There has been reluctance in the Eastern flank countries to talk about burden-shifting out of fear that speaking about Europe’s aim to take over US commitments will encourage the latter to precipitate its withdrawal. Yet it would be irresponsible for Europeans not to prepare for a scenario where the US will not come to defend its allies or will demand an unbearable price for doing so. Even if the US maintains its military presence in Europe, the Trump administration’s motivation to do so seems to profoundly differ from that of its predecessors—it is no longer about protecting freedom, democracy, and the right of sovereign nations to choose their alliances. Instead, Trump’s focus is on the narrow interests of his own power position and his MAGA vision. Even if he wishes to achieve peace in Ukraine or to keep NATO alive, from the European perspective he is doing so for the wrong reasons.

Sticking Together

The Nordic-Baltic states are sticking together in the turbulent geopolitical environment. Regional cooperation is closer than ever especially in the field of security and defense, which used to be a no-go area even in Nordic cooperation not so long ago. The accession of Finland and Sweden to NATO removed old barriers. Together with Poland, Germany, and the United Kingdom, the Northern Europeans form a considerable, though loose grouping with largely shared security interests. Germany’s ability to spend wisely the hundreds of billions of planned additional funding for defense will be of critical importance for further enhancing defense and deterrence in the Baltic Sea region and reducing dependence on the US. 

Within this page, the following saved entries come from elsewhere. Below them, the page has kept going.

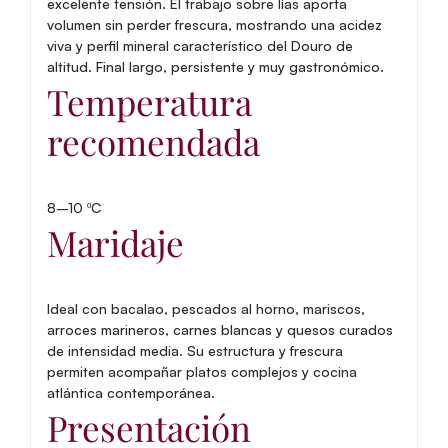
excelente tensión. El trabajo sobre lías aporta
volumen sin perder frescura, mostrando una acidez
viva y perfil mineral característico del Douro de
altitud. Final largo, persistente y muy gastronómico.
Temperatura
recomendada
8–10 ºC
Maridaje
Ideal con bacalao, pescados al horno, mariscos,
arroces marineros, carnes blancas y quesos curados
de intensidad media. Su estructura y frescura
permiten acompañar platos complejos y cocina
atlántica contemporánea.
Presentación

While regional efforts matter, it is also worth noting that the security of the Baltic Sea region is inseparable from European security at large and will heavily depend on the outcome of the war in Ukraine. It also, crucially, depends on the willingness of other European countries to invest more in collective defense.

Testing Times

There is no doubt that the US will try to drive wedges between European countries. It might also test the unity of the Northern European grouping. If the US becomes even more assertive vis-à-vis Greenland it will be difficult for the other Nordic-Baltic countries not to condemn this, but will they risk their relationship with the US? If the US requires its allies to stop supporting Ukraine in order to force Kyiv to accept a bad peace deal, will the Nordic-Baltic countries, which have been staunch supporters of Ukraine, risk losing the security guarantee of the US? Would it be more dangerous for them to go along with a bad deal for Ukraine in the hope of saving their relationship with the US, or to continue supporting Ukraine and reckon that the US has become an unreliable ally in any case? Hopefully such choices can be avoided, but it cannot be excluded that they might emerge.

In the spirit of Northern pragmatism, the optimal way forward would be managed burden-shifting pursued under the disguise of strengthening the transatlantic alliance. A gradual move toward a more European NATO might be the only way to keep the alliance alive and Europe safe in the coming years. The critical question is if Europeans will have enough time to pursue this approach. The faster they move, the better the chances of preventing NATO’s collapse at the time when the alliance is badly needed to protect Europe against Russia’s revanchist aggression.

Kristi Raik is the director of the International Centre for Defence and Security (ICDS) in Tallinn, Estonia.